Microsoft, Tesla say software-defined batteries could mix and match power on the fly
Tests conducted by the researchers showed that mixing and matching batteries could improve the battery life of a wearable by about an hour. A two-in-one could see far better gains, however—up to a 22 percent improvement.
Unlike a fundamental improvement in battery technology, however—which this is not—the improvements generated by software-defined batteries (SDBs) would be very personalized, the paper notes. And they would be limited, in part, to what batteries the manufacturers included in the devices themselves.
The concept of Software Defined Batteries was described in a paper that the researchers will present at the ACM Symposium on Operating Systems Principles next week.
Why this matters: We typically assume a battery in a phone, tablet, or PC to be a “fuel tank,” a vessel in which electricity is stored and then pulled out gradually to charge our devices. But the paper notes that there are several types of batteries, with different chemistries, each with different charging and discharging characteristics. And not every battery chemistry has the ideal mix: a high-capacity battery may take hours to charge, while a fast-charging battery may not store as much. We already use devices with specialized sensor hubs and controllers; why not specialized batteries, too
That’s the goal of the SDB. “Consider a device that is constrained by volume, such a device can dedicate half of its capacity budget to a fast-charging battery and another half to a high energy-density battery,” the paper notes. “This allows the device to attain the following tradeoff: Obtain close to 50% of charge really quickly yet lose only a small portion of energy capacity.”

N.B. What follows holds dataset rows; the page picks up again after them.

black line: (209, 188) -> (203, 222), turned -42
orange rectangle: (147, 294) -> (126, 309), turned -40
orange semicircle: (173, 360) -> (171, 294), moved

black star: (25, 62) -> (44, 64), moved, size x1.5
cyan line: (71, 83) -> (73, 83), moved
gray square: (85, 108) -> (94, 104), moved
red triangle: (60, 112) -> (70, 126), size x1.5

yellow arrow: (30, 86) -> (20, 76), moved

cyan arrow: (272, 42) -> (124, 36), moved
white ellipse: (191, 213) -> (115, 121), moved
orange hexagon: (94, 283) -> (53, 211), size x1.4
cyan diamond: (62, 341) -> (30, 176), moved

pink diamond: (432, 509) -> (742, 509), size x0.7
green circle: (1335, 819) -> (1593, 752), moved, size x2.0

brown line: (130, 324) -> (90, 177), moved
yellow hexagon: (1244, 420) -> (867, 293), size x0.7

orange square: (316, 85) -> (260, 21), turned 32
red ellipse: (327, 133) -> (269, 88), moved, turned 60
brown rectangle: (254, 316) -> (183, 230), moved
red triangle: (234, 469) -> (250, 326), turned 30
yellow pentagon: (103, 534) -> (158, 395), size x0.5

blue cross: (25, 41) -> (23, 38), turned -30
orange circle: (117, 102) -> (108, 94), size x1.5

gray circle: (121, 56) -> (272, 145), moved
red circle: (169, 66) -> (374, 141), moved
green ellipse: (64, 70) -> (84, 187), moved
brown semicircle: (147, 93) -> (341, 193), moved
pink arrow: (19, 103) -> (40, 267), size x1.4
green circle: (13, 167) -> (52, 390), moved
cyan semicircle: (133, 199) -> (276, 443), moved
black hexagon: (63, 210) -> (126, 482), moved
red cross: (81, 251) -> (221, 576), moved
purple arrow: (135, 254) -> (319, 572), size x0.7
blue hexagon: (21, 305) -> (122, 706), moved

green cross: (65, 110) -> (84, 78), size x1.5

The paper also argues that we’ll need a way in which the system talks to the battery. Today, it’s most often a one-way street: A dedicated charge controller charges the battery according to its own programming, and the system simply asks, periodically, for a status update. What the paper proposes is that Windows or another OS actually communicate with and control the charger, so that the total battery life of the system can be optimized.
And that’s not a simple operation, either. Consider, as the paper does, a scenario in which you’re about to leave on a five-hour cross-country flight, in coach. Ideally, you’d want your laptop to charge overnight, so that you could store up enough juice for eight hours or so. But you have to leave in twenty minutes, and you might have another fifteen to cool your heels in the airport. In that case, you’d want your laptop to charge fast, to maximize the amount of time you’d be able to work in the air.
If your PC’s calendar (or Cortana) knew this, it would be able to route your charger’s power to the quick-charging battery. Putting charging control under Windows (or Google Now, or the Mac OS) would also allow optimizations to be quickly applied—your device would learn how to charge, just as it learns your schedule, your voice, and other things about you.
In the case of the wearable, Microsoft combined a low-efficiency, bendable battery in the strap with a more efficient lithium-ion battery behind the face of the wearable (a Microsoft Band). Knowing that the user was siting at its desk caused the wearable to drop into a low-power state, pulling power from the less efficient bendable battery. But as the user set out on a run where heart rate and distance had to be monitored closely, the wearable revved up and puled power from the Li-ion battery.
The paper’s authors concluded that SDBs wouldn’t require any additional cost for the controller logic, and could benefit a variety of devices, including drones, smart glasses, and electric vehicles. The next step Actually testing the tech with smart assistants like Cortana and Google Now to see if they can actually control the SDB.